1. Statements triggered by Regulation E. Credit unions may, but need not, use this formula to calculate the annual percentage yield earned for accounts that receive quarterly statements and that are subject to Regulation E's rule calling for monthly statements when an electronic fund transfer has occurred. They may do so even though no monthly statement was issued during a specific quarter. This formula must be used for accounts that compound and credit dividends quarterly and that receive monthly statements, triggered by Regulation E, which comply with the provisions of § 707.6.
2. Days in compounding period.

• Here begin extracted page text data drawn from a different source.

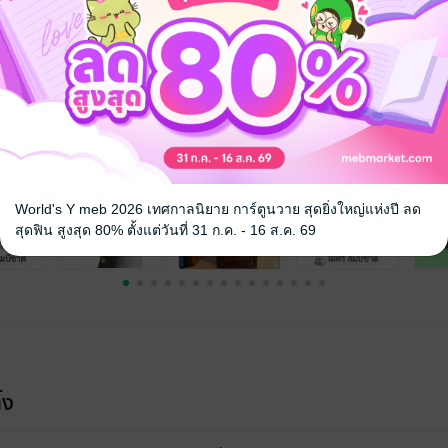
จ
World's Y meb 2026 เทศกาลนิยาย การ์ตูนวาย สุดยิ่งใหญ่แห่งปี ลด
สุดฟิน สูงสุด 80% ตั้งแต่วันที่ 31 ก.ค. - 16 ส.ค. 69
้ง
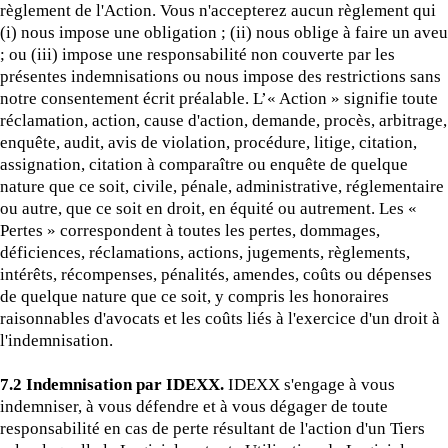
règlement de l'Action. Vous n'accepterez aucun règlement qui
(i) nous impose une obligation ; (ii) nous oblige à faire un aveu
; ou (iii) impose une responsabilité non couverte par les
présentes indemnisations ou nous impose des restrictions sans
notre consentement écrit préalable. L’« Action » signifie toute
réclamation, action, cause d'action, demande, procès, arbitrage,
enquête, audit, avis de violation, procédure, litige, citation,
assignation, citation à comparaître ou enquête de quelque
nature que ce soit, civile, pénale, administrative, réglementaire
ou autre, que ce soit en droit, en équité ou autrement. Les «
Pertes » correspondent à toutes les pertes, dommages,
déficiences, réclamations, actions, jugements, règlements,
intérêts, récompenses, pénalités, amendes, coûts ou dépenses
de quelque nature que ce soit, y compris les honoraires
raisonnables d'avocats et les coûts liés à l'exercice d'un droit à
l'indemnisation.
7.2 Indemnisation par IDEXX.
IDEXX s'engage à vous
indemniser, à vous défendre et à vous dégager de toute
responsabilité en cas de perte résultant de l'action d'un Tiers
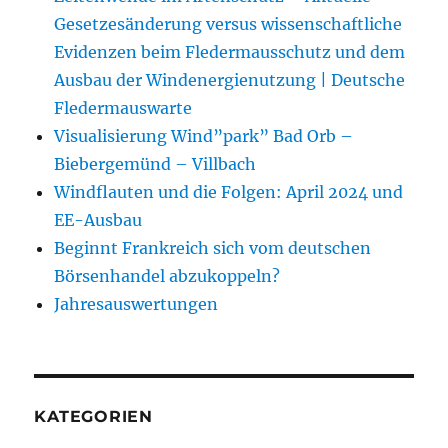
Gesetzesänderung versus wissenschaftliche
Evidenzen beim Fledermausschutz und dem
Ausbau der Windenergienutzung | Deutsche
Fledermauswarte
Visualisierung Wind”park” Bad Orb –
Biebergemünd – Villbach
Windflauten und die Folgen: April 2024 und
EE-Ausbau
Beginnt Frankreich sich vom deutschen
Börsenhandel abzukoppeln?
Jahresauswertungen
KATEGORIEN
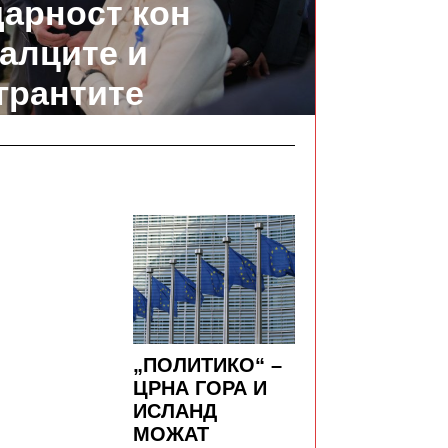
арност кон
алците и
грантите
„ПОЛИТИКО“ –
ЦРНА ГОРА И
ИСЛАНД
МОЖАТ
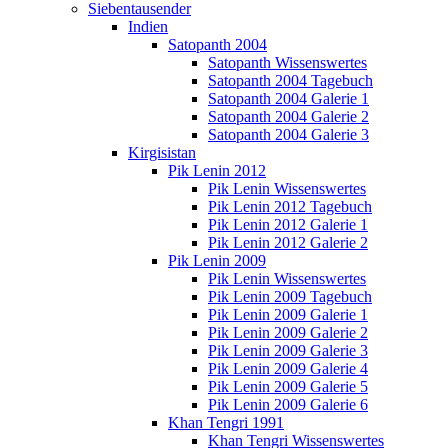
Siebentausender
Indien
Satopanth 2004
Satopanth Wissenswertes
Satopanth 2004 Tagebuch
Satopanth 2004 Galerie 1
Satopanth 2004 Galerie 2
Satopanth 2004 Galerie 3
Kirgisistan
Pik Lenin 2012
Pik Lenin Wissenswertes
Pik Lenin 2012 Tagebuch
Pik Lenin 2012 Galerie 1
Pik Lenin 2012 Galerie 2
Pik Lenin 2009
Pik Lenin Wissenswertes
Pik Lenin 2009 Tagebuch
Pik Lenin 2009 Galerie 1
Pik Lenin 2009 Galerie 2
Pik Lenin 2009 Galerie 3
Pik Lenin 2009 Galerie 4
Pik Lenin 2009 Galerie 5
Pik Lenin 2009 Galerie 6
Khan Tengri 1991
Khan Tengri Wissenswertes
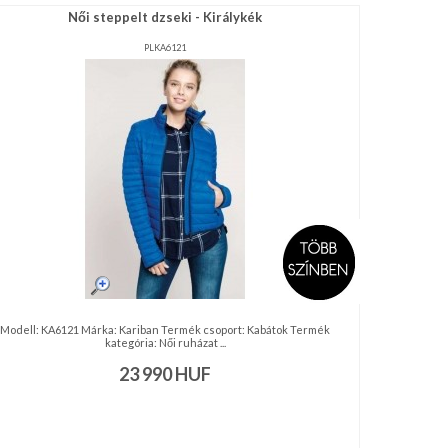
Női steppelt dzseki - Királykék
PLKA6121
Modell: KA6121 Márka: Kariban Termék csoport: Kabátok Termék
kategória: Női ruházat ...
23 990
HUF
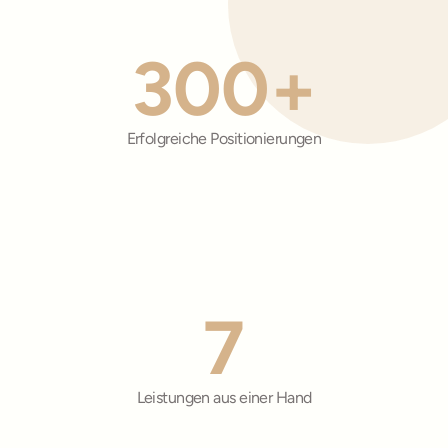
300+
Erfolgreiche Positionierungen
7
Leistungen aus einer Hand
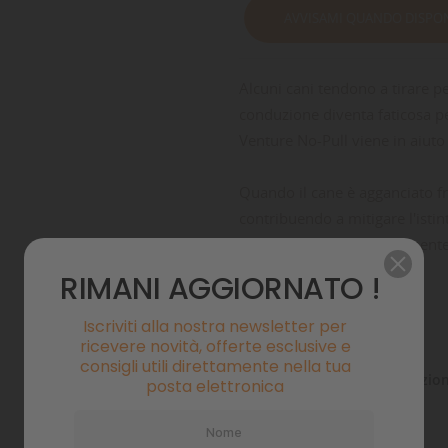
AVVISAMI QUANDO DISPON
Alcuni cani tendono a tirare pe
conduzione diventa faticosa per
Venture No-Pull viene in aiuto 
Quando il cane è agganciato fr
contribuendo a mitigare l'istin
reindirizza il cane lateralmente
RIMANI AGGIORNATO !
Pagamenti sicuri
Iscriviti alla nostra newsletter per
ricevere novità, offerte esclusive e
consigli utili direttamente nella tua
Politiche di spedizio
posta elettronica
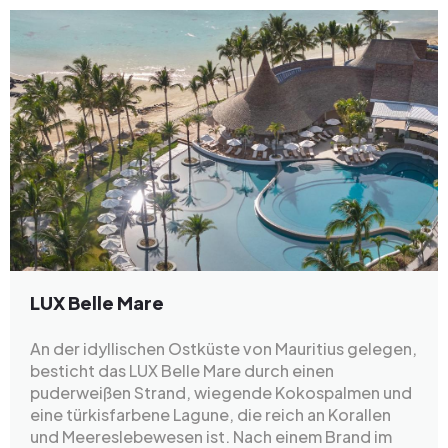
LUX Belle Mare
An der idyllischen Ostküste von Mauritius gelegen,
besticht das LUX Belle Mare durch einen
puderweißen Strand, wiegende Kokospalmen und
eine türkisfarbene Lagune, die reich an Korallen
und Meereslebewesen ist. Nach einem Brand im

Credit unions using the special annual percentage yield earned formula must use the actual number of days in the compounding period.
1. Modifications. Credit unions that modify the model clauses will be deemed in compliance as long as they do not delete information required by TISA or regulation or rearrange the format so as to affect the substance or clarity of the disclosures.
2. Format. Credit unions may use inserts to a document (see Sample Form B-11) or fill-in blanks (see Sample Forms B-4 and B-5, which use double underlining to indicate terms that have been filled in) to show current rates, fees or other terms.
3. Disclosures for opening accounts. The sample forms illustrate the information that must be provided to a member when an account is opened, as required by § 707.4(a)(1). (See § 707.4(a)(2), which states the requirements for disclosing the annual percentage yield, the dividend rate, and the maturity of a term share account in responding to a member's request.)
4. Compliance with Regulation E. Credit unions may satisfy certain requirements under Part 707 with disclosures that meet the requirements of Regulation E. (See § 707.3(c).) The model clauses and sample forms do not give examples of disclosures that would be covered by both this regulation and Regulation E (such as disclosing the amount of a fee for ATM usage). Credit unions should consult appendix A to Regulation E for appropriate model clauses.
5. Duplicate disclosures. If a requirement such as a minimum balance applies to more than one account term (to obtain a bonus and determine the annual percentage yield, for example), credit unions need not repeat the requirement for each term, as long as it is clear which terms the requirement applies to.
6. Guide to model clauses. In the model clauses, italicized words indicate the type of disclosure a credit union should insert in the space provided (for example, a credit union might insert “March 25, 1995” in the blank for “(date)” disclosure). Brackets and diagonals (“/”) indicate a credit union must choose the alternative that describes its practice (for example, [daily balance/average daily balance]).
7. Sample forms. The sample forms (B-4 through B-11) serve a purpose different from the model clauses. They illustrate various ways of adapting the model clauses to specific accounts. The clauses shown relate only to the specific transactions described.